▸ Input material
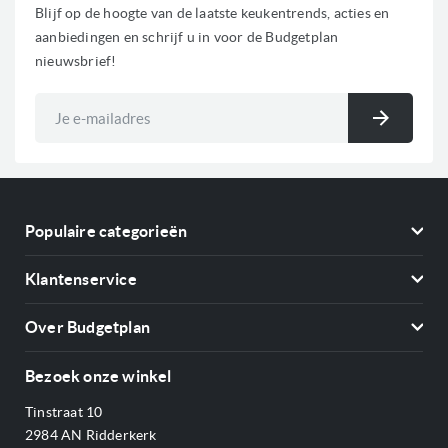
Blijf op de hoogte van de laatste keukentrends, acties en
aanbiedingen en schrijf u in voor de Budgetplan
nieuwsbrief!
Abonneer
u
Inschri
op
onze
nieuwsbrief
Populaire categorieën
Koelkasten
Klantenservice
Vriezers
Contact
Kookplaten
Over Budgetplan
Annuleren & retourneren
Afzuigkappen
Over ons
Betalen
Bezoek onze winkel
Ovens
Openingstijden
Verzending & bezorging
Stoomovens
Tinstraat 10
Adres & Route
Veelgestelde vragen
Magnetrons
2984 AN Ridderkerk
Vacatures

▸ Problem details
Every line above should be returned word for word, with the pictures left behind.

▸ Your response
Blijf op de hoogte van de laatste keukentrends, acties en
aanbiedingen en schrijf u in voor de Budgetplan
nieuwsbrief!
Abonneer
u
Inschri
op
onze
nieuwsbrief
Populaire categorieën
Koelkasten
Klantenservice
Vriezers
Contact
Kookplaten
Over Budgetplan
Annuleren & retourneren
Afzuigkappen
Over ons
Betalen
Bezoek onze winkel
Ovens
Openingstijden
Verzending & bezorging
Stoomovens
Tinstraat 10
Adres & Route
Veelgestelde vragen
Magnetrons
2984 AN Ridderkerk
Vacatures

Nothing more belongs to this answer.